Required action: Gather all lines in the entries that include the word "está".

The records:
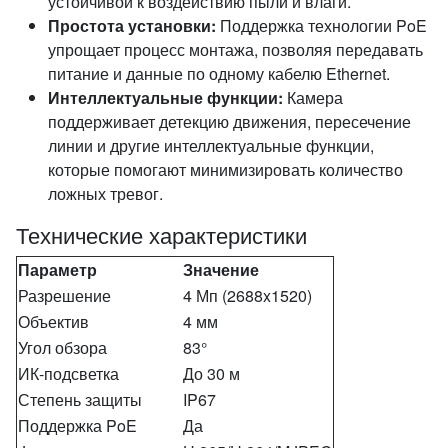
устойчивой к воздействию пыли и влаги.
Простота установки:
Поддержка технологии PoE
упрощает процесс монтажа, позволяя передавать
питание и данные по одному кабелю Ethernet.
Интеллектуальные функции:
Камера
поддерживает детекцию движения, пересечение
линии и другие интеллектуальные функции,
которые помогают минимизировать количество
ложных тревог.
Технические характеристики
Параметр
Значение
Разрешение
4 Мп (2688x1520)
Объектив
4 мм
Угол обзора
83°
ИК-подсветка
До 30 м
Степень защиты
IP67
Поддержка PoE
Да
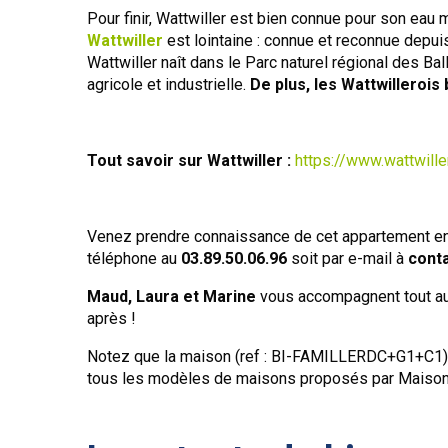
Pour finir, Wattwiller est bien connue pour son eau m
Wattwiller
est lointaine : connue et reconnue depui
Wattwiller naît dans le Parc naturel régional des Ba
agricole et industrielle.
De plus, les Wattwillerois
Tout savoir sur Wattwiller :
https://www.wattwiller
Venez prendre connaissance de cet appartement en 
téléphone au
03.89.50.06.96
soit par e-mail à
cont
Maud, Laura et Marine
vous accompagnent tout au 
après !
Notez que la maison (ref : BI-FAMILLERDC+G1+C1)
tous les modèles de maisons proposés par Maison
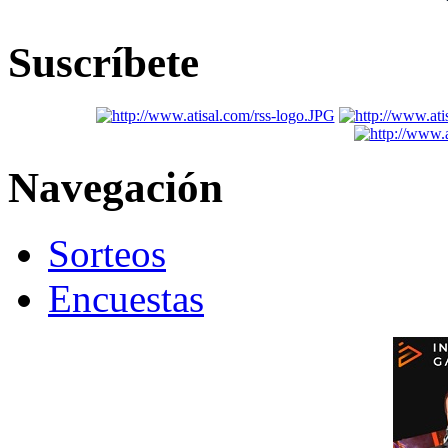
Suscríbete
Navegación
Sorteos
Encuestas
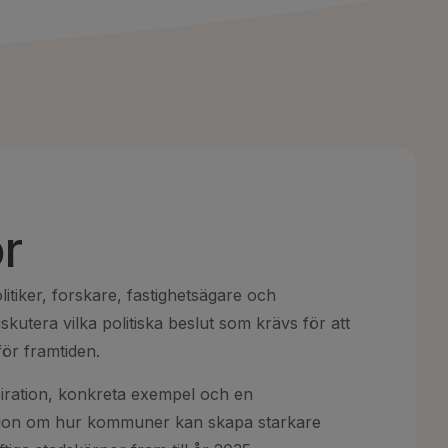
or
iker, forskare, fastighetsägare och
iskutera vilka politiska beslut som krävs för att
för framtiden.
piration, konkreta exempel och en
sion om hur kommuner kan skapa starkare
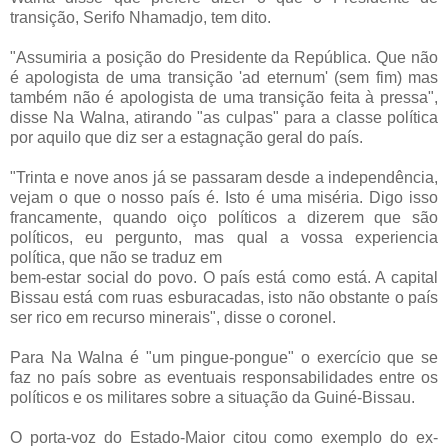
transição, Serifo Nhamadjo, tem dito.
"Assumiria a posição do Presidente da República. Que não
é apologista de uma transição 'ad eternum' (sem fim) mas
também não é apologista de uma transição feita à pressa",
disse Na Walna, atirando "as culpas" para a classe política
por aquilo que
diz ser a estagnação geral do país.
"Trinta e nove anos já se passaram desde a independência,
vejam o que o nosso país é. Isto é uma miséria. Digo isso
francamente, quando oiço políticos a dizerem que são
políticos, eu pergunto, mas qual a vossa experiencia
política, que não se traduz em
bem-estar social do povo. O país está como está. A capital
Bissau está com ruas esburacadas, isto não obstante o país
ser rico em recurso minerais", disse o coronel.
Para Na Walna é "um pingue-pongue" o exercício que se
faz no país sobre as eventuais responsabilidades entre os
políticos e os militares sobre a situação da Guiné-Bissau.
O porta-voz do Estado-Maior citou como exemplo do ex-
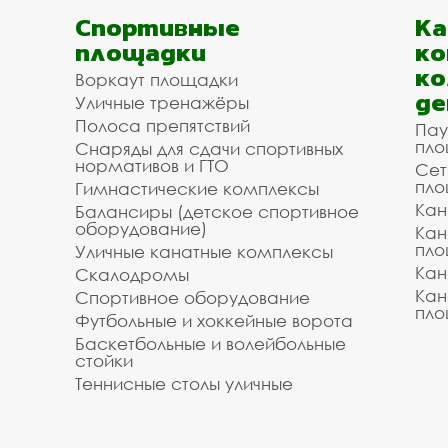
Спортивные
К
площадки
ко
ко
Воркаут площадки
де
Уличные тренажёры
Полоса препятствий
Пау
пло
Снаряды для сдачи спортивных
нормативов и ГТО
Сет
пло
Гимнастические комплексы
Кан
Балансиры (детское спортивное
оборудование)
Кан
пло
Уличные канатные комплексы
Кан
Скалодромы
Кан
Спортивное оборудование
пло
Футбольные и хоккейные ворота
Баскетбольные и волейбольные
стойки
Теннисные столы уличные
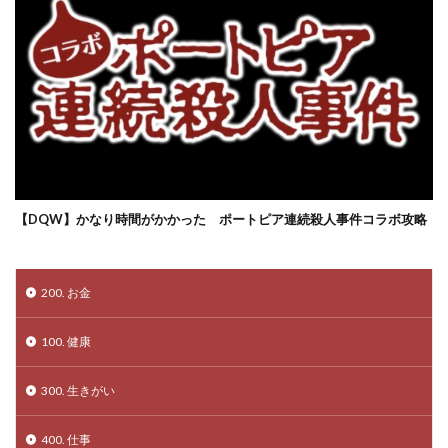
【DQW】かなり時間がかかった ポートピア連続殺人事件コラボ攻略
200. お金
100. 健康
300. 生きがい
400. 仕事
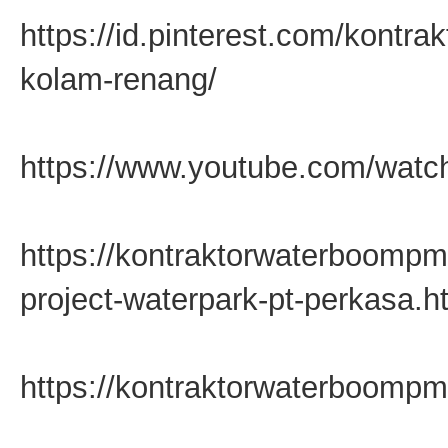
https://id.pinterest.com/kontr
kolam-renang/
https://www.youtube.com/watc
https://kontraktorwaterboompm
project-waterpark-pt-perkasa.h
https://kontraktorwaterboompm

==

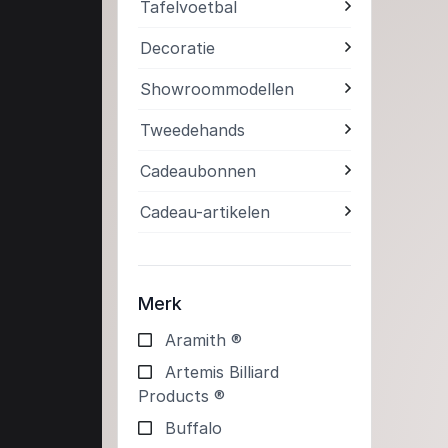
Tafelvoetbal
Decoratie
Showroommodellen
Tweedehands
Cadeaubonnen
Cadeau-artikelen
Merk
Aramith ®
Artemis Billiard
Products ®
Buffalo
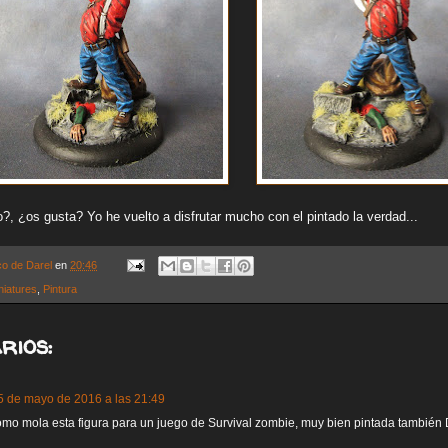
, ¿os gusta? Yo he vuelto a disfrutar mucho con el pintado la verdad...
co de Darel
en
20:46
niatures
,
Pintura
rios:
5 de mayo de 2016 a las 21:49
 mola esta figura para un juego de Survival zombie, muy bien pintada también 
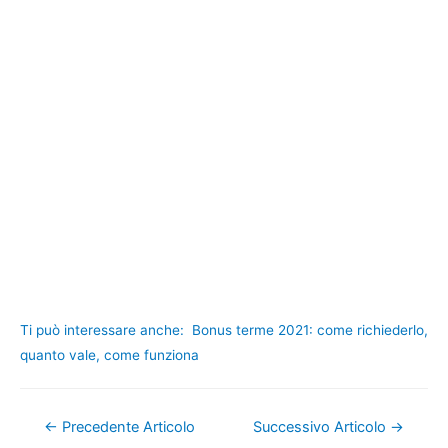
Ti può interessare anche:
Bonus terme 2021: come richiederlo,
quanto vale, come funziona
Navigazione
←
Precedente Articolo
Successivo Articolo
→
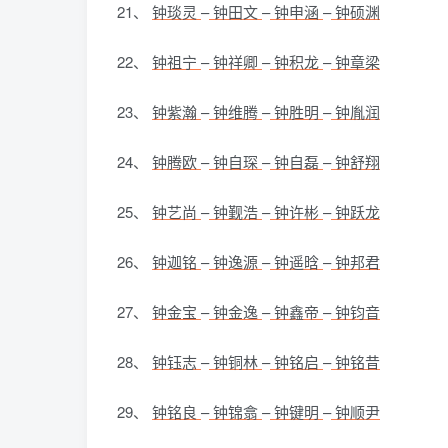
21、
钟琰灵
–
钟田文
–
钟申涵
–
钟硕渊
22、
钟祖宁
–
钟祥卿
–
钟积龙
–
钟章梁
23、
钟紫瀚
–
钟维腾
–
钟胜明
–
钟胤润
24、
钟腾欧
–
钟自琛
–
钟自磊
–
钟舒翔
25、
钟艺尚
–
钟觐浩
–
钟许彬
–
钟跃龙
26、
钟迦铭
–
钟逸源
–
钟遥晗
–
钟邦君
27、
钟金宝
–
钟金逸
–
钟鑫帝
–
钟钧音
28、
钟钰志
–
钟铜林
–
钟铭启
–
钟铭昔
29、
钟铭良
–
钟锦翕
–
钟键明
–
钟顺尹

* * *

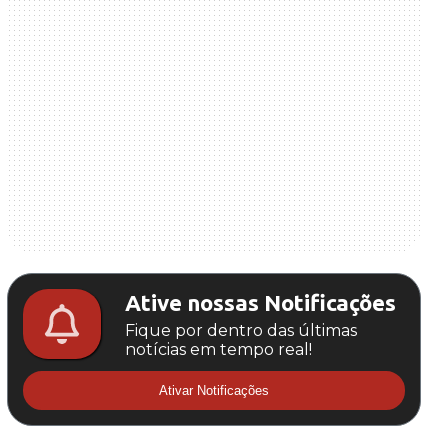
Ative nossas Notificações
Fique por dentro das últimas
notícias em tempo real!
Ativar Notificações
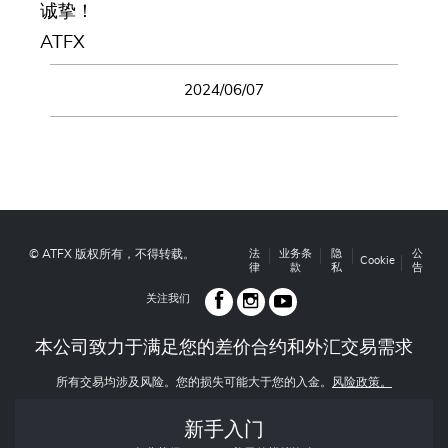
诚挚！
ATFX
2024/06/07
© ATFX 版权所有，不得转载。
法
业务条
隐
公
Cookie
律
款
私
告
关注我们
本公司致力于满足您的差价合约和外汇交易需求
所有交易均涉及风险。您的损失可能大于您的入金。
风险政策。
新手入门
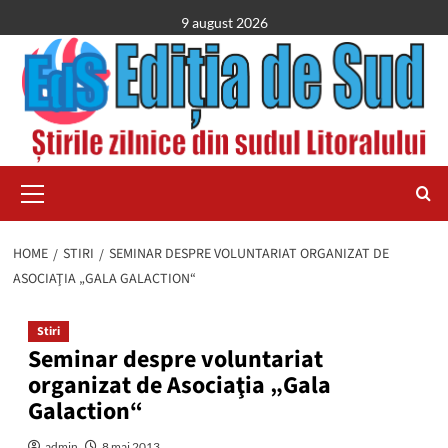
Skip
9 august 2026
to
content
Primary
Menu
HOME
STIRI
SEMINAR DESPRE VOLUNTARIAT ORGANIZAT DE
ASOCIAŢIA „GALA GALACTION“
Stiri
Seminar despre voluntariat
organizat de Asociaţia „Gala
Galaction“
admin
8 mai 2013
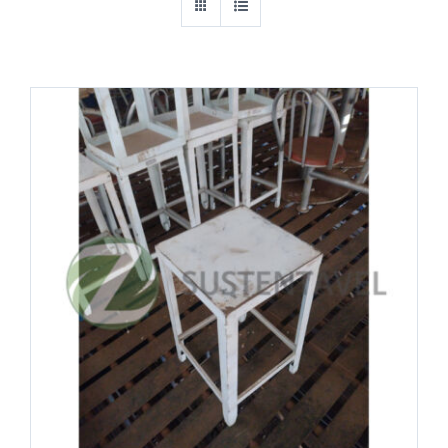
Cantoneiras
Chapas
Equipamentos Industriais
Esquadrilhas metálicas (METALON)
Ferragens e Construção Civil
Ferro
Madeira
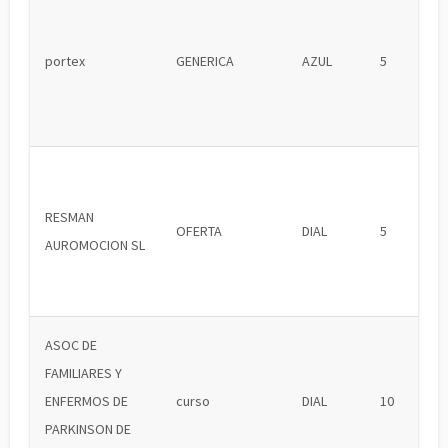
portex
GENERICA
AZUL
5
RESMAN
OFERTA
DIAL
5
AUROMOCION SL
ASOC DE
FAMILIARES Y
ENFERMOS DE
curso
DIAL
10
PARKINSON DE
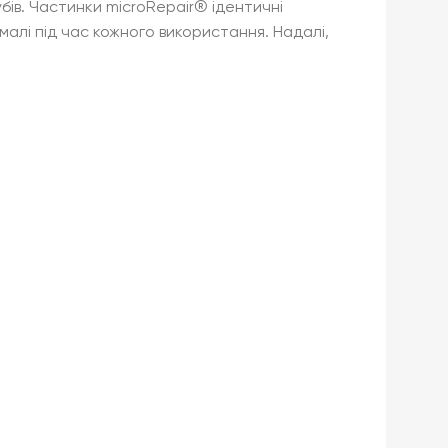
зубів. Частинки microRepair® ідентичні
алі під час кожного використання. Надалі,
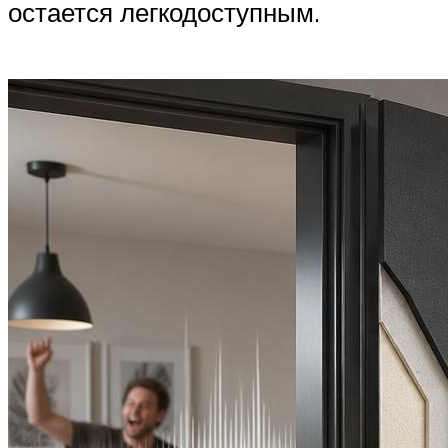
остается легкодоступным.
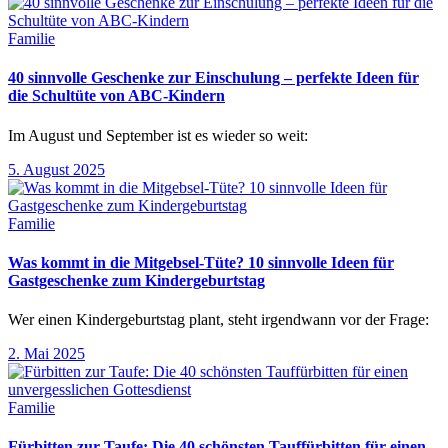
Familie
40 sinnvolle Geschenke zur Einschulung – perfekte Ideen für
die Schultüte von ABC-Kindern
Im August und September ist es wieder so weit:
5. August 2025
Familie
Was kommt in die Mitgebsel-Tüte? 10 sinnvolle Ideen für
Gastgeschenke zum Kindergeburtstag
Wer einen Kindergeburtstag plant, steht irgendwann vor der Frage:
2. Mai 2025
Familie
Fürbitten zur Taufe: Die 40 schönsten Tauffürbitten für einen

Written response:
bem-estar social do povo. O país está como está. A capital
Bissau está com ruas esburacadas, isto não obstante o país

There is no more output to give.